Typical deployment pattern: Implementations usually start with scoped pilot coverage, baseline logging/telemetry validation, and explicit runbook mapping so analysts understand when to escalate, contain, or defer.

Selection considerations: As an open-source option, teams usually evaluate maintainer activity, release cadence, and community response quality. Related source context: Awesome Incident Response > IR Tools Collection > Videos.

Back to Name Jump

The Sleuth Kit & Autopsy

• Website: http://www.sleuthkit.org
• Model: Open Source
• Category: Incident Response
• Source Lists: Awesome Incident Response

What it does: The Sleuth Kit & Autopsy is used in incident response programs to support containment coordination, evidence collection, and post-incident timeline reconstruction. Source summaries describe it as: Unix and Windows based tool which helps in forensic analysis of computers. It comes with various tools which helps in digital forensics. These tools help in analyzing disk images, performing in-depth analysis of file systems, and various other things.

Operational value: Security teams commonly use this capability to improve consistency between detection, investigation, and response decisions, especially when alerts, evidence collection, and triage ownership are distributed across multiple teams.

Typical deployment pattern: Implementations usually start with scoped pilot coverage, baseline logging/telemetry validation, and explicit runbook mapping so analysts understand when to escalate, contain, or defer.

Selection considerations: As an open-source option, teams usually evaluate maintainer activity, release cadence, and community response quality. Related source context: Awesome Incident Response > IR Tools Collection > All-In-One Tools.

Back to Name Jump

TheHive

• Website: https://thehive-project.org/
• Model: Open Source
• Category: Incident Response
• Source Lists: Awesome Incident Response, Awesome Cybersecurity Blue Team, Awesome SOC

What it does: TheHive is used in incident response programs to support containment coordination, evidence collection, and post-incident timeline reconstruction. Source summaries describe it as: Scalable 3-in-1 open source and free solution designed to make life easier for SOCs, CSIRTs, CERTs and any information security practitioner dealing with security incidents that need to be investigated and acted upon swiftly.

Operational value: Security teams commonly use this capability to improve consistency between detection, investigation, and response decisions, especially when alerts, evidence collection, and triage ownership are distributed across multiple teams.

Typical deployment pattern: Implementations usually start with scoped pilot coverage, baseline logging/telemetry validation, and explicit runbook mapping so analysts understand when to escalate, contain, or defer.

Selection considerations: As an open-source option, teams usually evaluate maintainer activity, release cadence, and community response quality.
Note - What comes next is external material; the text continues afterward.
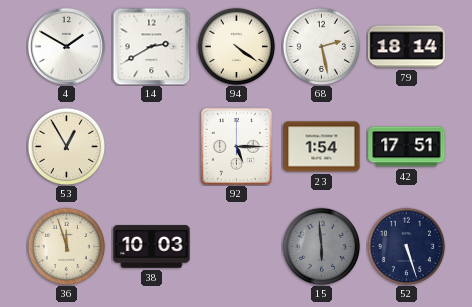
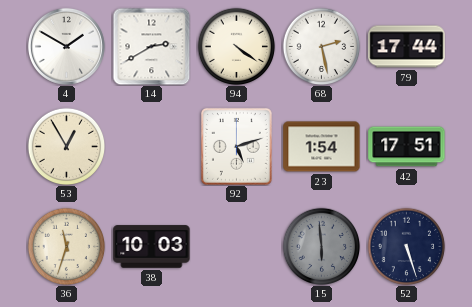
79: 18:14 -> 17:44
92: 5:15 -> 5:12
36: 11:57 -> 11:33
Related source context: Awesome Cybersecurity Blue Team > Incident Response tools > IR management consoles.

Back to Name Jump

Threat.Zone

• Website: https://app.threat.zone
• Model: Open Source
• Category: Incident Response
• Source Lists: Awesome Incident Response

What it does: Threat.Zone is used in incident response programs to support containment coordination, evidence collection, and post-incident timeline reconstruction. Source summaries describe it as: Cloud based threat analysis platform which include sandbox, CDR and interactive analysis for researchers.

Operational value: Security teams commonly use this capability to improve consistency between detection, investigation, and response decisions, especially when alerts, evidence collection, and triage ownership are distributed across multiple teams.
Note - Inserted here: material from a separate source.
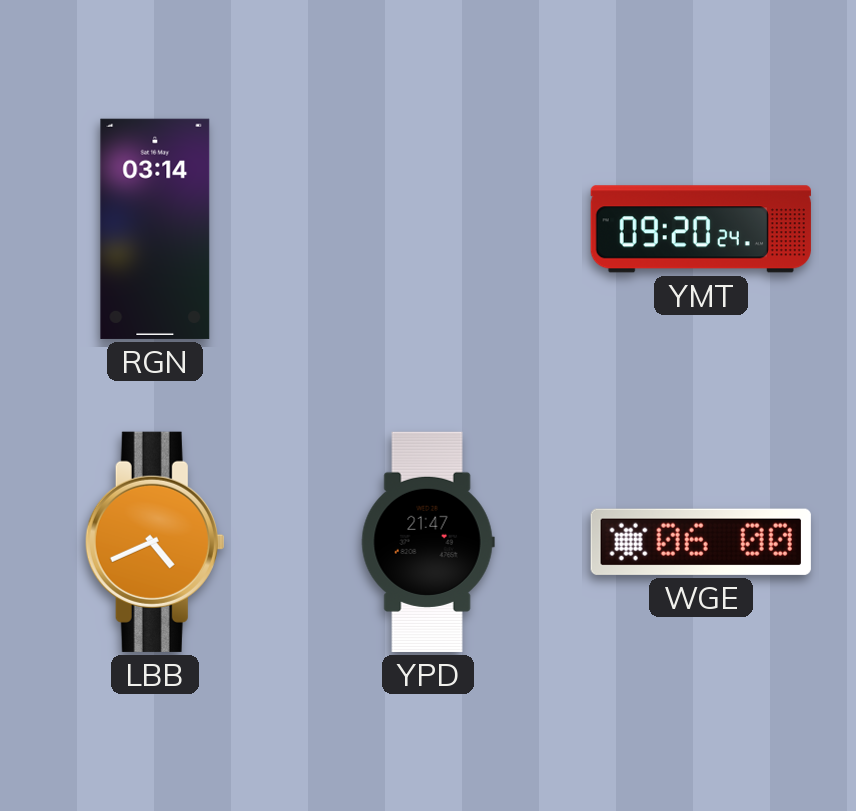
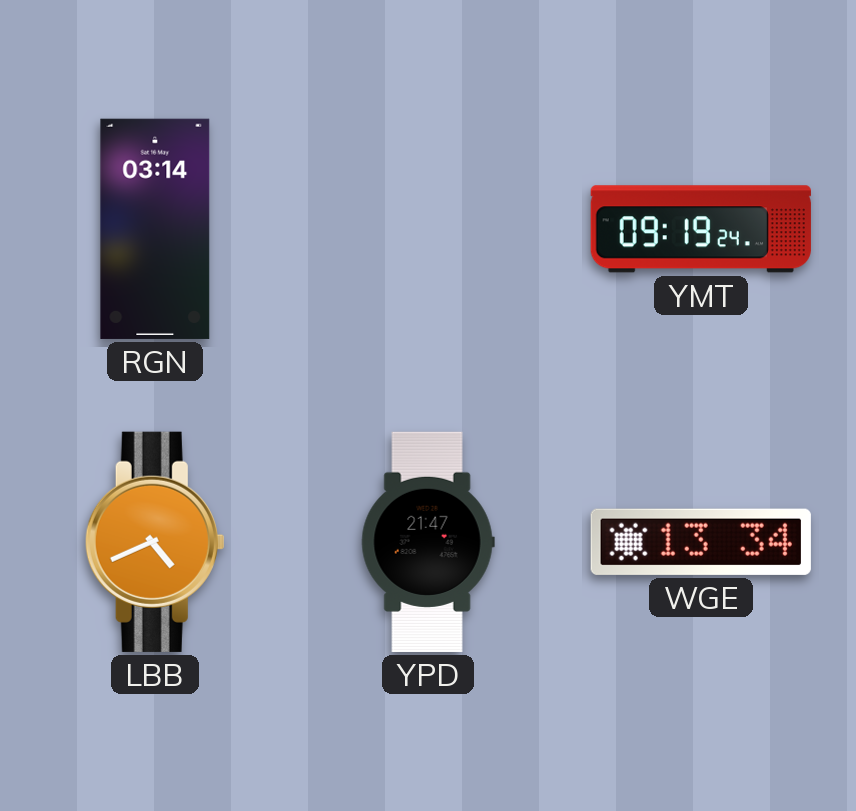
YMT: 09:20 -> 09:19
WGE: 06:00 -> 13:34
Typical deployment pattern: Implementations usually start with scoped pilot coverage, baseline logging/telemetry validation, and explicit runbook mapping so analysts understand when to escalate, contain, or defer.

Selection considerations: As an open-source option, teams usually evaluate maintainer activity, release cadence, and community response quality. Related source context: Awesome Incident Response > IR Tools Collection > Sandboxing/Reversing Tools.

Back to Name Jump

threat_note

• Website: https://github.com/defpoint/threat_note
• Model: Open Source
• Category: Incident Response
• Source Lists: Awesome Cybersecurity Blue Team

What it does: threat_note is used in incident response programs to support containment coordination, evidence collection, and post-incident timeline reconstruction. Source summaries describe it as: Web application built by Defense Point Security to allow security researchers the ability to add and retrieve indicators related to their research.

Operational value: Security teams commonly use this capability to improve consistency between detection, investigation, and response decisions, especially when alerts, evidence collection, and triage ownership are distributed across multiple teams.

Typical deployment pattern: Implementations usually start with scoped pilot coverage, baseline logging/telemetry validation, and explicit runbook mapping so analysts understand when to escalate, contain, or defer.

Selection considerations: As an open-source option, teams usually evaluate maintainer activity, release cadence, and community response quality. Related source context: Awesome Cybersecurity Blue Team > Incident Response tools > IR management consoles.

Back to Name Jump

Timesketch

• Website: https://github.com/google/timesketch
• Model: Open Source
• Category: Incident Response
• Source Lists: Awesome Incident Response, Awesome Forensics

What it does: Timesketch is used in incident response programs to support containment coordination, evidence collection, and post-incident timeline reconstruction. Source summaries describe it as: Open source tool for collaborative forensic timeline analysis.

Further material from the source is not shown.